I stiffened, suddenly thinking of Ronnie. Tiny, violent Ronnie, who knew that he was male, even though his implant was genderless and his host was female. “What about the epigenetic data?” I asked, and was amazed by the words that were coming out of my own mouth.

Apparently, so was Dr. Cale. She twisted in her chair to shoot me a look that was midway between amazed and impressed, and said, “The sample set isn’t large enough for us to make predictive judgments about the epigenetic data. We don’t even know for sure that it’s a factor.”

“Ronnie—the chimera who let me out of Sherman’s mall—I told you about him, remember?” When the others nodded, I continued: “What I didn’t tell you was that he’s currently in a female host body, but had been in several previous hosts, all male.
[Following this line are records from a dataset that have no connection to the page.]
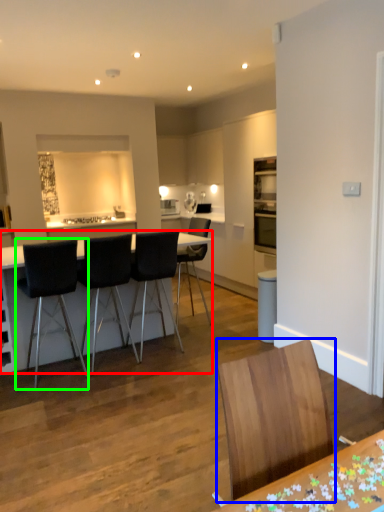 Question: Which object is the farthest from table (highlighted by a red box)? Choose among these: chair (highlighted by a blue box) or chair (highlighted by a green box).

Choices:
 (A) chair
 (B) chair

Answer: (A) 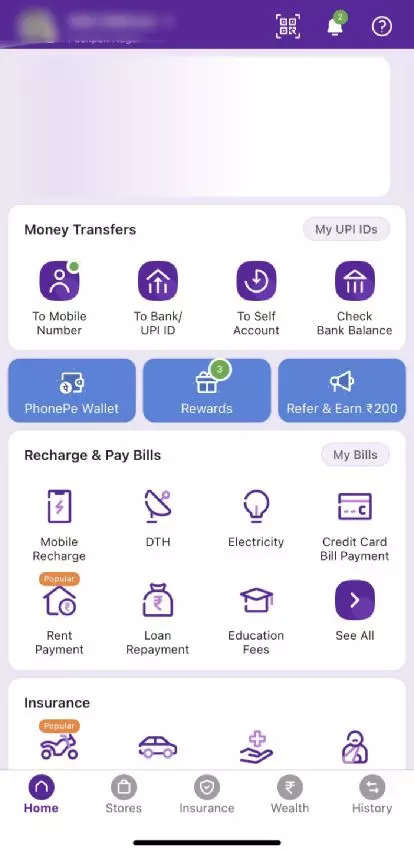 You are a GUI agent. You are given a task and a screenshot of the screen. Output one action in this format:
    pyautogui.click(x=<x>, y=<y>)
    Task: Click on the lightbulb
    This screenshot has height=849, width=414.
    Given the screenshot: What is the action you would take?
    pyautogui.click(x=266, y=514) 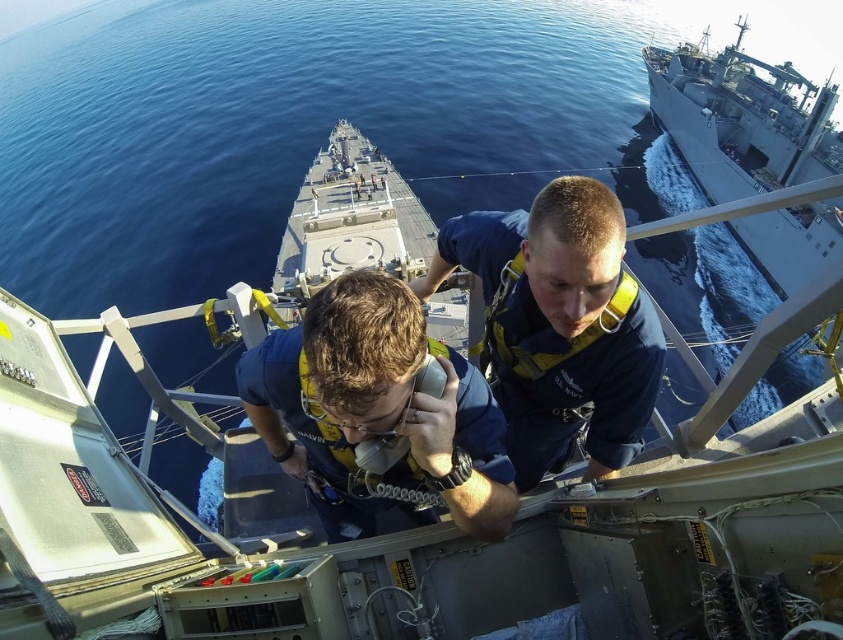 Is blue fabric uniform at center shorter than gray metallic ship at upper right?

Yes, blue fabric uniform at center is shorter than gray metallic ship at upper right.

Between point (447, 388) and point (691, 150), which one is positioned in front?

Point (447, 388)

Locate an element on the screen. The width and height of the screenshot is (843, 640). blue fabric uniform at center is located at coordinates (376, 406).

Image resolution: width=843 pixels, height=640 pixels. Identify the location of blue fabric sailor at center. (559, 324).

Is blue fabric sailor at center in front of blue fabric uniform at center?

No.

This screenshot has width=843, height=640. I want to click on blue fabric sailor at center, so point(559,324).

The height and width of the screenshot is (640, 843). What are the coordinates of `blue fabric sailor at center` in the screenshot? It's located at (559, 324).

Between blue fabric sailor at center and gray metallic ship at upper right, which one has less height?

Standing shorter between the two is blue fabric sailor at center.

Who is positioned more to the right, blue fabric sailor at center or gray metallic ship at upper right?

From the viewer's perspective, gray metallic ship at upper right appears more on the right side.

Is point (478, 228) positioned behind point (815, 218)?

No, it is not.

The height and width of the screenshot is (640, 843). In order to click on blue fabric sailor at center in this screenshot , I will do `click(559, 324)`. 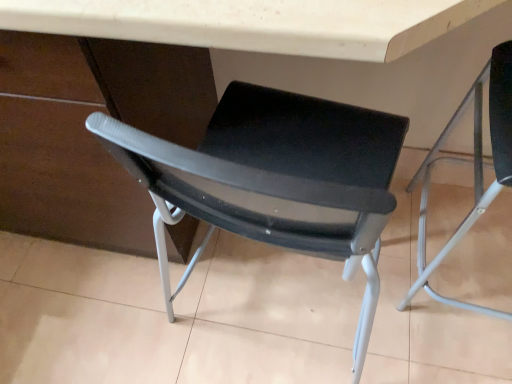 Describe the element at coordinates (474, 168) in the screenshot. I see `matte black chair at right, the first chair when ordered from right to left` at that location.

At what (x,y) coordinates should I click in order to perform the action: click on black mesh chair at center, which appears as the 1th chair when viewed from the left. Please return your answer as a coordinate pair (x, y). This screenshot has height=384, width=512. Looking at the image, I should click on (275, 180).

Locate an element on the screen. This screenshot has width=512, height=384. matte black chair at right, the first chair when ordered from right to left is located at coordinates (474, 168).

Is matte plastic table at center facing away from matte black chair at right, acting as the 2th chair starting from the left?

No, matte plastic table at center is not facing the opposite direction of matte black chair at right, acting as the 2th chair starting from the left.

Based on the photo, between matte plastic table at center and matte black chair at right, acting as the 2th chair starting from the left, which one has larger width?

matte plastic table at center is wider.

Would you say matte plastic table at center is inside or outside matte black chair at right, acting as the 2th chair starting from the left?

matte plastic table at center is spatially situated outside matte black chair at right, acting as the 2th chair starting from the left.

Who is smaller, matte plastic table at center or black mesh chair at center, which appears as the 1th chair when viewed from the left?

With smaller size is black mesh chair at center, which appears as the 1th chair when viewed from the left.

Is matte plastic table at center taller than black mesh chair at center, marked as the second chair in a right-to-left arrangement?

Indeed, matte plastic table at center has a greater height compared to black mesh chair at center, marked as the second chair in a right-to-left arrangement.

Between matte plastic table at center and black mesh chair at center, which appears as the 1th chair when viewed from the left, which one has smaller width?

matte plastic table at center.

From the image's perspective, is matte plastic table at center below black mesh chair at center, marked as the second chair in a right-to-left arrangement?

No, from the image's perspective, matte plastic table at center is not below black mesh chair at center, marked as the second chair in a right-to-left arrangement.

Is matte black chair at right, acting as the 2th chair starting from the left, smaller than black mesh chair at center, which appears as the 1th chair when viewed from the left?

Incorrect, matte black chair at right, acting as the 2th chair starting from the left, is not smaller in size than black mesh chair at center, which appears as the 1th chair when viewed from the left.

Is matte black chair at right, the first chair when ordered from right to left, turned away from black mesh chair at center, marked as the second chair in a right-to-left arrangement?

No, matte black chair at right, the first chair when ordered from right to left, is not facing the opposite direction of black mesh chair at center, marked as the second chair in a right-to-left arrangement.

Which object is further away from the camera, matte black chair at right, acting as the 2th chair starting from the left, or black mesh chair at center, marked as the second chair in a right-to-left arrangement?

black mesh chair at center, marked as the second chair in a right-to-left arrangement, is behind.

From the image's perspective, which is below, matte black chair at right, acting as the 2th chair starting from the left, or black mesh chair at center, which appears as the 1th chair when viewed from the left?

black mesh chair at center, which appears as the 1th chair when viewed from the left, from the image's perspective.

Which is in front, black mesh chair at center, which appears as the 1th chair when viewed from the left, or matte black chair at right, acting as the 2th chair starting from the left?

matte black chair at right, acting as the 2th chair starting from the left.

Identify the location of chair that is under the matte black chair at right, the first chair when ordered from right to left (from a real-world perspective). (275, 180).

Is black mesh chair at center, marked as the second chair in a right-to-left arrangement, aimed at matte black chair at right, acting as the 2th chair starting from the left?

No, black mesh chair at center, marked as the second chair in a right-to-left arrangement, is not oriented towards matte black chair at right, acting as the 2th chair starting from the left.

Is matte black chair at right, acting as the 2th chair starting from the left, inside the boundaries of matte plastic table at center, or outside?

matte black chair at right, acting as the 2th chair starting from the left, is spatially positioned inside matte plastic table at center.

Find the location of a particular element. chair that is the 1st one when counting downward from the matte plastic table at center (from the image's perspective) is located at coordinates (474, 168).

Visually, is matte black chair at right, the first chair when ordered from right to left, positioned to the left or to the right of matte plastic table at center?

Based on their positions, matte black chair at right, the first chair when ordered from right to left, is located to the right of matte plastic table at center.

How far apart are black mesh chair at center, marked as the second chair in a right-to-left arrangement, and matte plastic table at center?

black mesh chair at center, marked as the second chair in a right-to-left arrangement, is 9.38 inches away from matte plastic table at center.

From the image's perspective, is black mesh chair at center, marked as the second chair in a right-to-left arrangement, on matte plastic table at center?

No, from the image's perspective, black mesh chair at center, marked as the second chair in a right-to-left arrangement, is not over matte plastic table at center.

Is matte plastic table at center located within black mesh chair at center, marked as the second chair in a right-to-left arrangement?

No, matte plastic table at center is not surrounded by black mesh chair at center, marked as the second chair in a right-to-left arrangement.

In the scene shown: Between black mesh chair at center, which appears as the 1th chair when viewed from the left, and matte plastic table at center, which one appears on the right side from the viewer's perspective?

From the viewer's perspective, black mesh chair at center, which appears as the 1th chair when viewed from the left, appears more on the right side.

You are a GUI agent. You are given a task and a screenshot of the screen. Output one action in this format:
    pyautogui.click(x=<x>, y=<y>)
    Task: Click on the table above the matte black chair at right, acting as the 2th chair starting from the left (from the image's perspective)
    
    Given the screenshot: What is the action you would take?
    pyautogui.click(x=267, y=66)

The image size is (512, 384). In order to click on the 2nd chair behind the matte plastic table at center, starting your count from the anchor in this screenshot , I will do `click(275, 180)`.

When comparing their distances from matte plastic table at center, does matte black chair at right, the first chair when ordered from right to left, or black mesh chair at center, which appears as the 1th chair when viewed from the left, seem further?

matte black chair at right, the first chair when ordered from right to left, lies further to matte plastic table at center than the other object.

Which object lies nearer to the anchor point matte black chair at right, the first chair when ordered from right to left, black mesh chair at center, marked as the second chair in a right-to-left arrangement, or matte plastic table at center?

The object closer to matte black chair at right, the first chair when ordered from right to left, is matte plastic table at center.

Considering their positions, is matte black chair at right, the first chair when ordered from right to left, positioned further to black mesh chair at center, which appears as the 1th chair when viewed from the left, than matte plastic table at center?

Based on the image, matte black chair at right, the first chair when ordered from right to left, appears to be further to black mesh chair at center, which appears as the 1th chair when viewed from the left.

From the image, which object appears to be farther from matte black chair at right, acting as the 2th chair starting from the left, matte plastic table at center or black mesh chair at center, marked as the second chair in a right-to-left arrangement?

black mesh chair at center, marked as the second chair in a right-to-left arrangement, is positioned further to the anchor matte black chair at right, acting as the 2th chair starting from the left.

Looking at the image, which one is located further to black mesh chair at center, marked as the second chair in a right-to-left arrangement, matte plastic table at center or matte black chair at right, acting as the 2th chair starting from the left?

matte black chair at right, acting as the 2th chair starting from the left, lies further to black mesh chair at center, marked as the second chair in a right-to-left arrangement, than the other object.

Which object lies nearer to the anchor point matte plastic table at center, black mesh chair at center, marked as the second chair in a right-to-left arrangement, or matte black chair at right, the first chair when ordered from right to left?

And he knows he’s supposed to be male. He hates his current host.”

“Maybe someone else told him about the previous hosts,” said Nathan hesitantly.

I shook my head. “No. Sherman hated that Ronnie insisted on being referred to as male, and said it would attract inappropriate levels of attention. I don’t think Ronnie would have known about those hosts if he hadn’t known something was wrong with the one he’d been put in, and gone looking for more information. Sherman and Ronnie both said Ronnie’s insistence that he was supposed to be a boy came from the epigenetic data. He didn’t have a gender identity when he was just a tapeworm. Then he inhabited a male body, acquired a male gender identity, and took it with him when he was transplanted.”